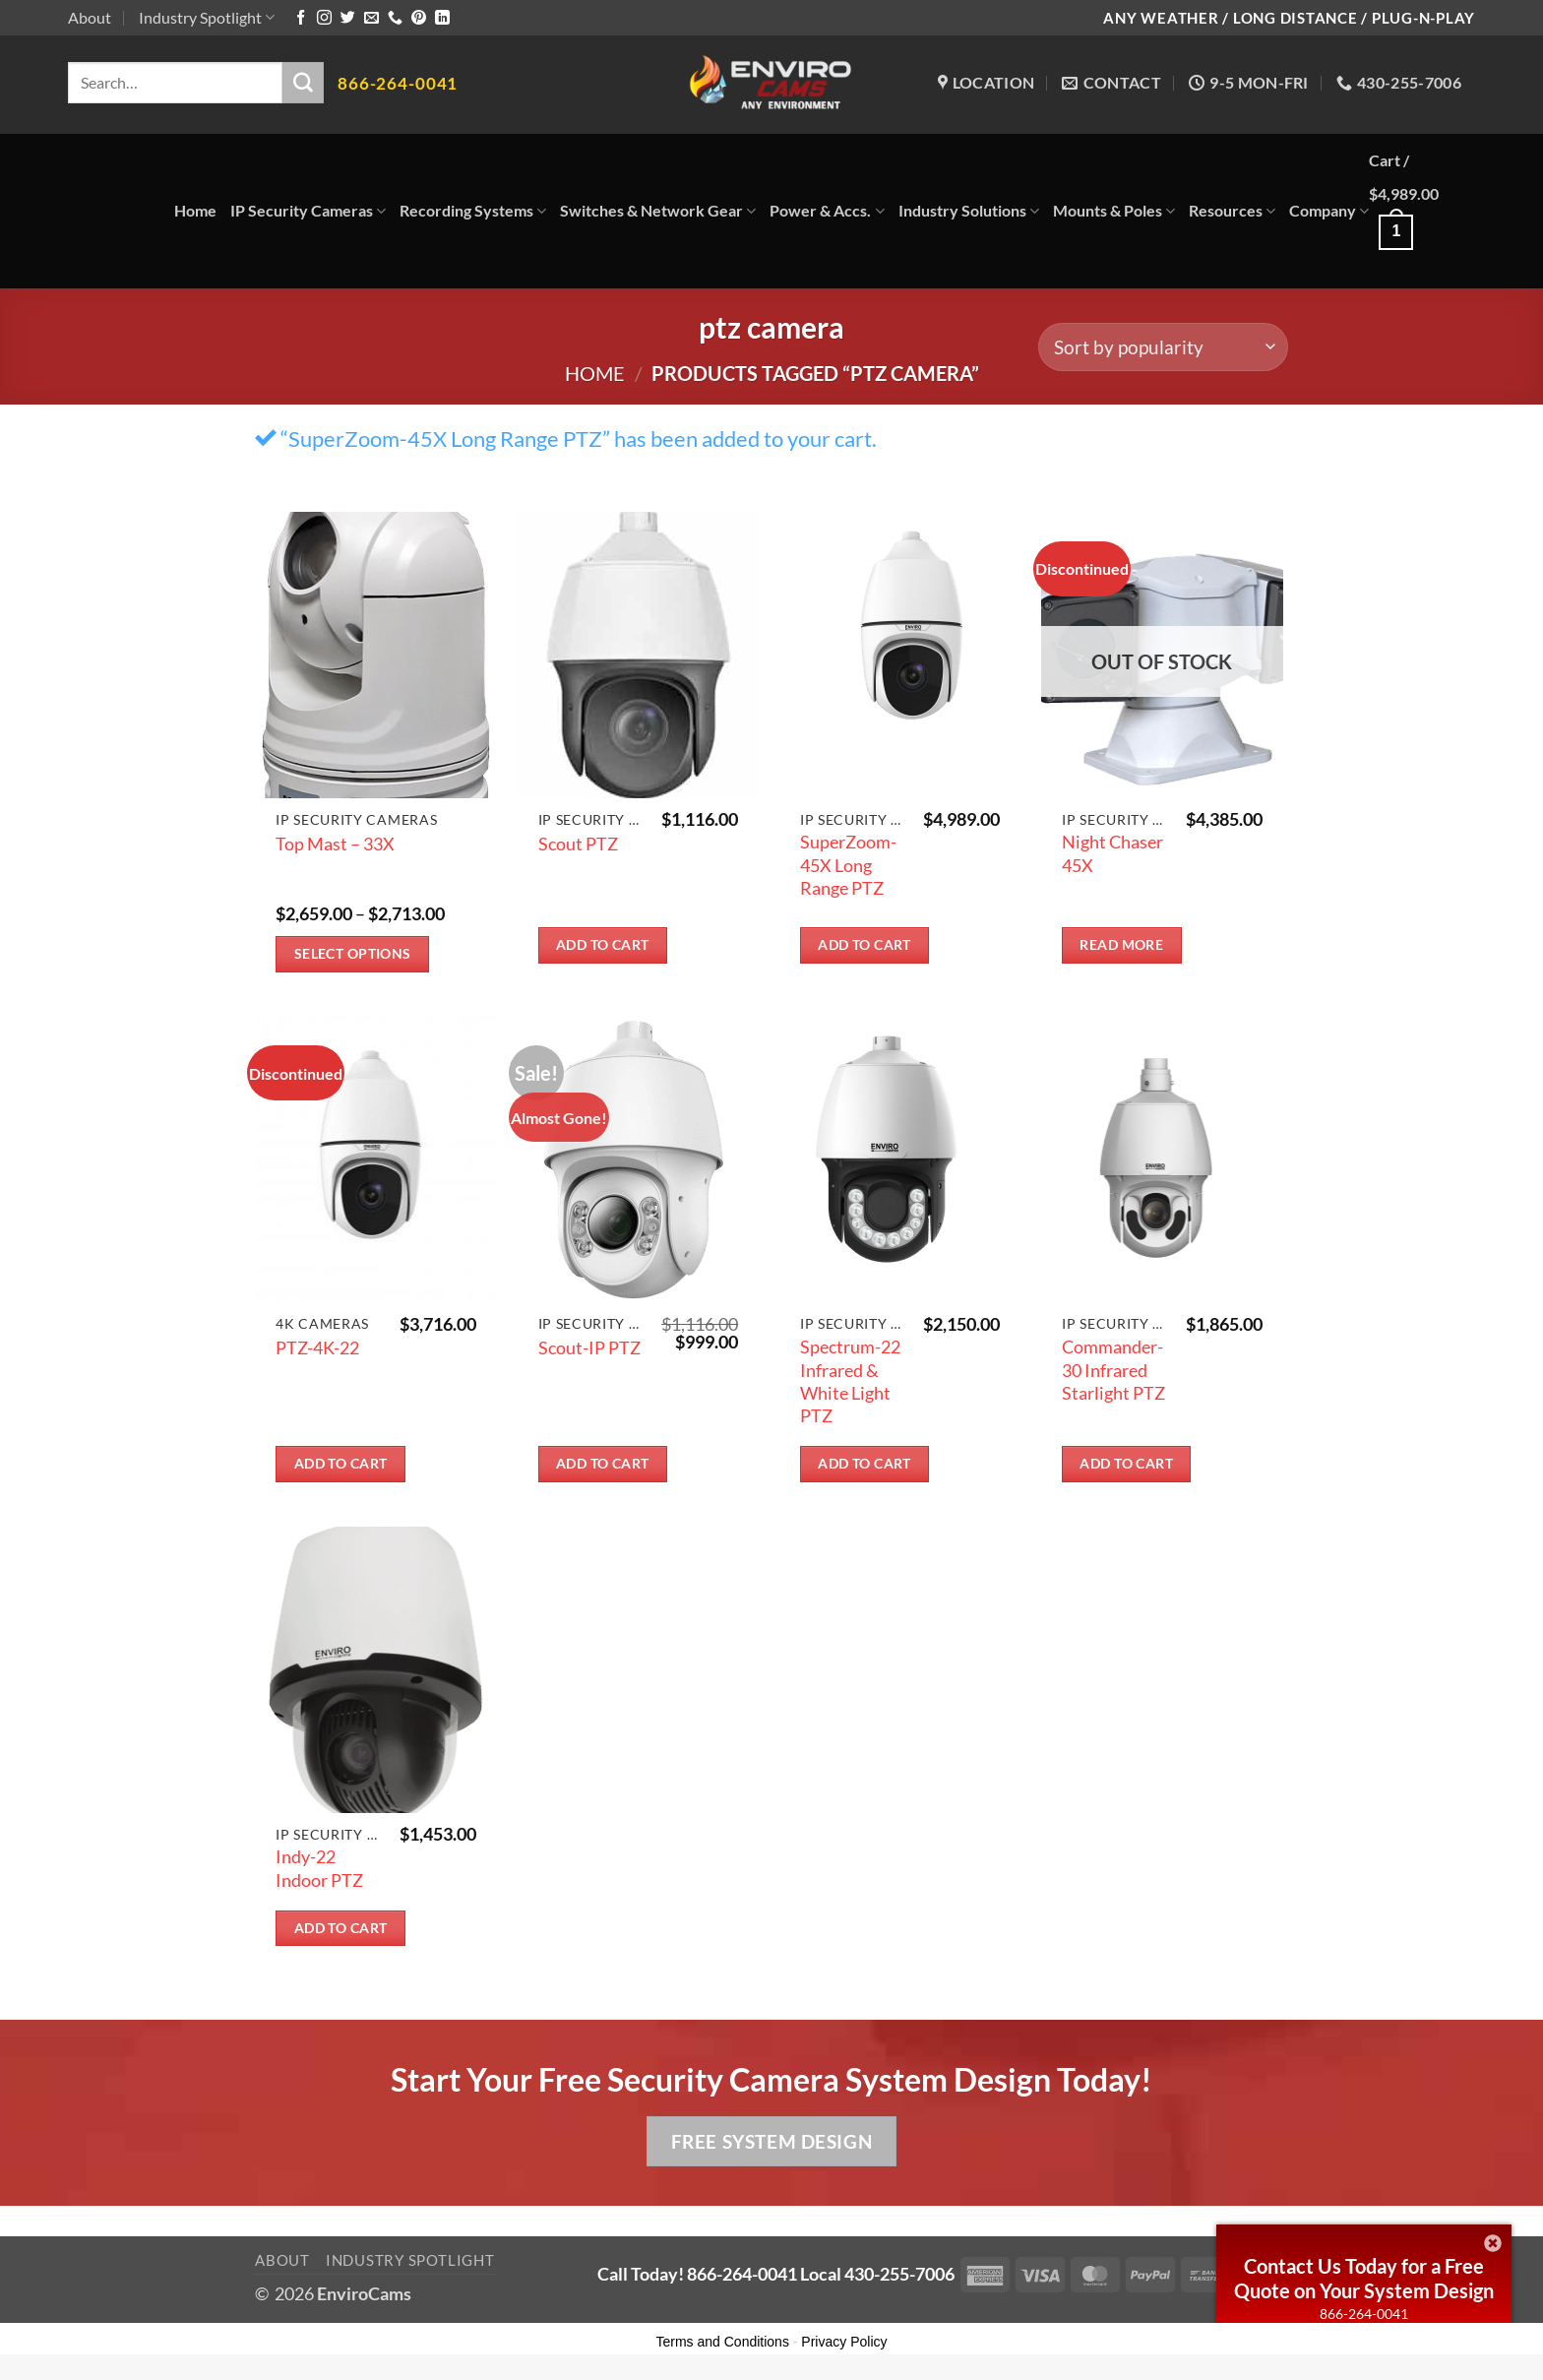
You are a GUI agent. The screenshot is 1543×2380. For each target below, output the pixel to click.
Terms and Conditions (722, 2341)
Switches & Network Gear (658, 210)
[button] (1422, 211)
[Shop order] (1163, 347)
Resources (1232, 210)
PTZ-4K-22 (317, 1347)
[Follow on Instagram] (324, 18)
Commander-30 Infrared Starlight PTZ (1113, 1370)
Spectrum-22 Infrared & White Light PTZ (850, 1381)
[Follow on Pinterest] (418, 18)
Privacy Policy (844, 2341)
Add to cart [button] (602, 944)
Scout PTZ (578, 843)
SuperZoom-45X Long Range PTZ (848, 865)
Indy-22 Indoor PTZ (319, 1868)
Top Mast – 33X (335, 843)
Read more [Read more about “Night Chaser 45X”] (1121, 944)
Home (195, 210)
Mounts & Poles (1114, 210)
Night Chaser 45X (1112, 853)
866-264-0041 (1364, 2313)
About (89, 17)
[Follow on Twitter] (347, 18)
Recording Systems (473, 210)
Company (1329, 210)
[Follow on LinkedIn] (442, 18)
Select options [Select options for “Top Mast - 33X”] (352, 953)
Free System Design (771, 2141)
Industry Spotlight (207, 17)
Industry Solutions (968, 210)
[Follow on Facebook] (300, 18)
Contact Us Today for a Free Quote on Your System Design (1364, 2278)
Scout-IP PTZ (589, 1347)
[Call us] (395, 18)
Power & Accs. (827, 210)
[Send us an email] (371, 18)
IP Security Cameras (308, 210)
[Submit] (303, 82)
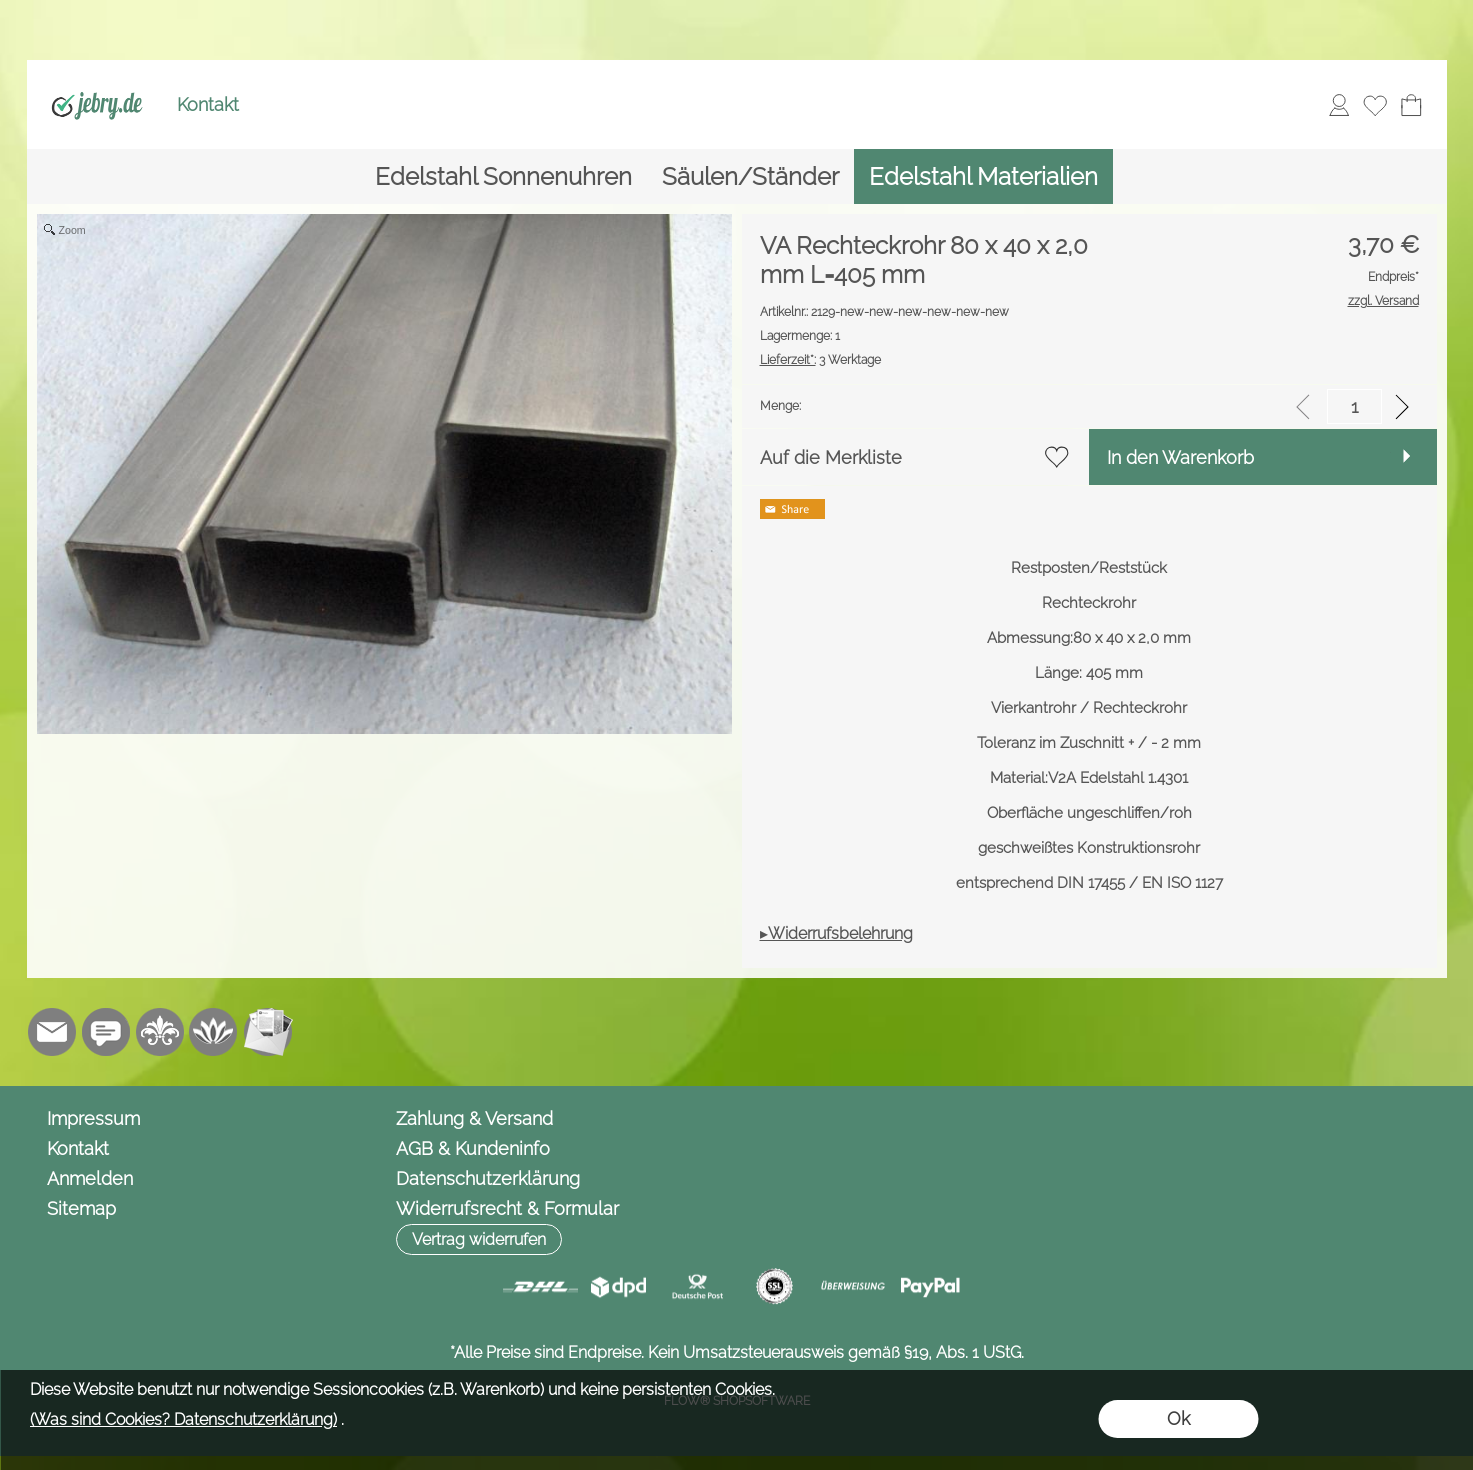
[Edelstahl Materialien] (983, 176)
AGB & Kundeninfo (473, 1148)
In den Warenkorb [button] (1180, 457)
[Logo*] (97, 81)
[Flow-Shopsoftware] (214, 1032)
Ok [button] (1178, 1418)
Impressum (93, 1118)
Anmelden (90, 1178)
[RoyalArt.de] (160, 1032)
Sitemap (81, 1208)
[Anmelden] (1339, 105)
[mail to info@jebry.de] (52, 1032)
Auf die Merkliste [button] (831, 457)
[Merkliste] (1375, 105)
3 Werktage (820, 360)
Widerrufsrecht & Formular (507, 1208)
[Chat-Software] (106, 1032)
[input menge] (1354, 406)
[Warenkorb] (1411, 105)
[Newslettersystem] (268, 1032)
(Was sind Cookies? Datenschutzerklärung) (183, 1419)
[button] (479, 1239)
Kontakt (208, 104)
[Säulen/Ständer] (750, 176)
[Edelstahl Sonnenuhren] (503, 176)
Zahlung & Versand (474, 1118)
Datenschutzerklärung (488, 1178)
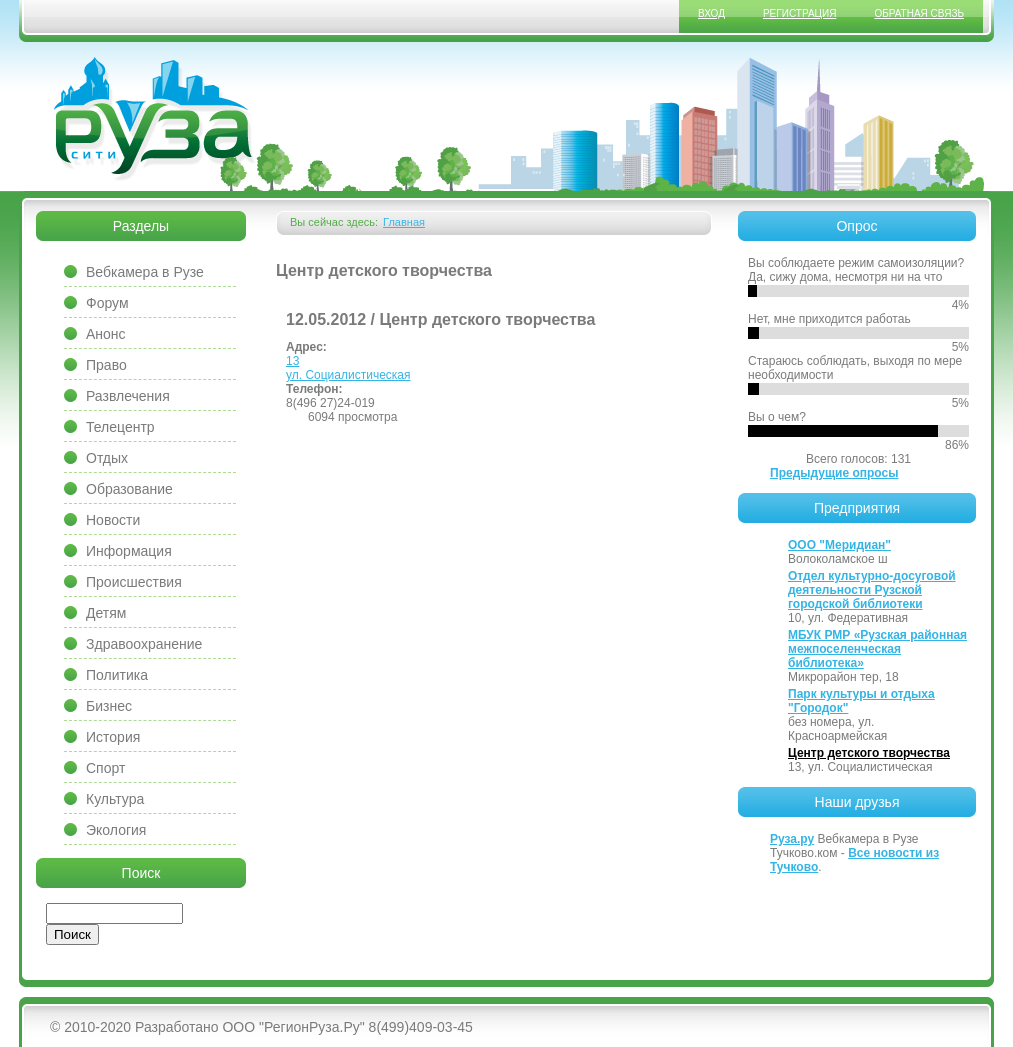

+ + +

WHAT TO DO:
Exactly repeat only the lines from the one with "Sitemap (81, 1208)" to the closing line above, both included, and omit every picture.

ANSWER SECTION:
Sitemap (81, 1208)
[Anmelden] (1339, 105)
[mail to info@jebry.de] (52, 1032)
Auf die Merkliste [button] (831, 457)
[Merkliste] (1375, 105)
3 Werktage (820, 360)
Widerrufsrecht & Formular (507, 1208)
[Chat-Software] (106, 1032)
[input menge] (1354, 406)
[Warenkorb] (1411, 105)
[Newslettersystem] (268, 1032)
(Was sind Cookies? Datenschutzerklärung) (183, 1419)
[button] (479, 1239)
Kontakt (208, 104)
[Säulen/Ständer] (750, 176)
[Edelstahl Sonnenuhren] (503, 176)
Zahlung & Versand (474, 1118)
Datenschutzerklärung (488, 1178)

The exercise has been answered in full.